The climate and “infrastructure” bill signed by President Joe Biden in August has many upgrades for healthcare.
Key Details
- President Joe Biden signed the Inflation Reduction Act that will pour hundreds of billions of dollars into the clean-energy projects needed to decarbonize the economy.
- This bill will not only help with climate change but many other things as well.
- Along with climate change, the other main spending portion of the bill is healthcare.
Why it’s news
The bill sets out to reduce Americans’ medical costs in two main ways. First, it uses federal subsidies to reduce the cost of both health insurance and prescription drugs. Second, the bill gives Medicare officials the power to negotiate with pharmaceutical companies, which will likely reduce the price that the companies charge for those drugs, reports The New York Times.
The bill’s benefits will mainly help the poor, working-class, and middle-class families. Its costs will be supported by increases in corporate taxes and reductions in the profits of pharmaceutical companies.
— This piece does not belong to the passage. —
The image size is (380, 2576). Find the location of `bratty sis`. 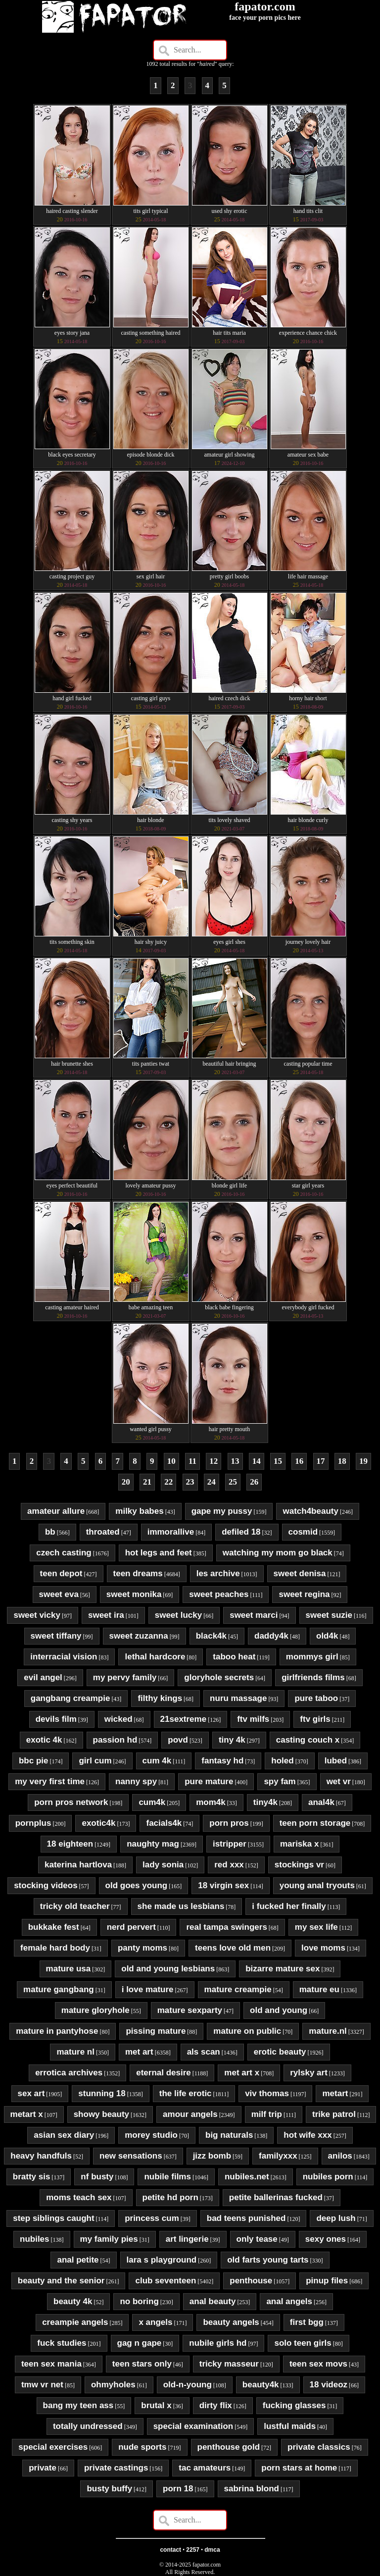

bratty sis is located at coordinates (31, 2176).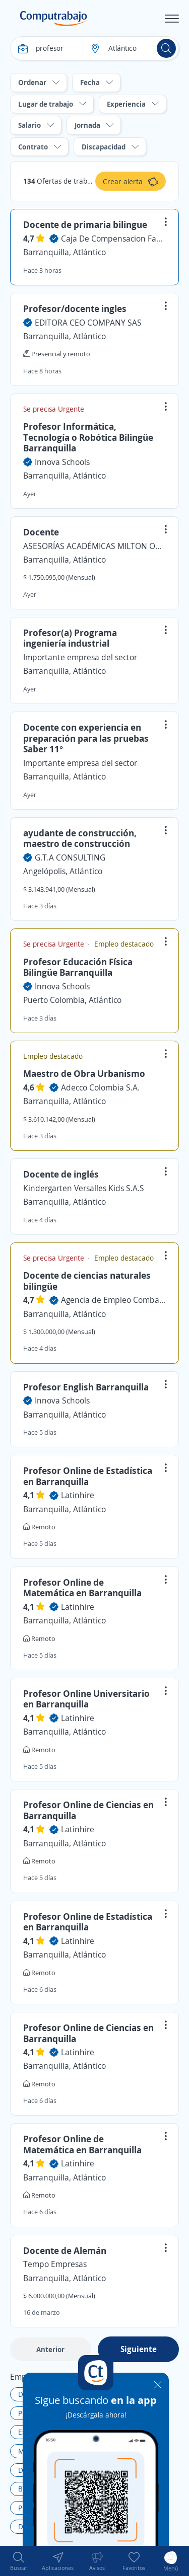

Some critics of the bill have argued that these profit reductions will lead pharmaceutical companies to spend less money developing future drugs and, in turn, to fewer promising treatments. The Congressional Budget Office estimates that the law will reduce the number of new drugs introduced over the next 30 years by about 1%, says Leonhardt.
A breakdown of the bill:
- The bill will allow Medicare officials to negotiate drug costs, giving companies less freedom to set high prices.
- It will set a $2,000 annual cap on the amount of money that any senior pays for drugs.
- It will cap out-of-pocket insulin expenses at $35 a month for people in Medicare. It will also make adult vaccines free for seniors and medicare users.
- For middle- and lower-income people who buy private health insurance plans through the Obamacare exchanges, federal subsidies will increase for three years.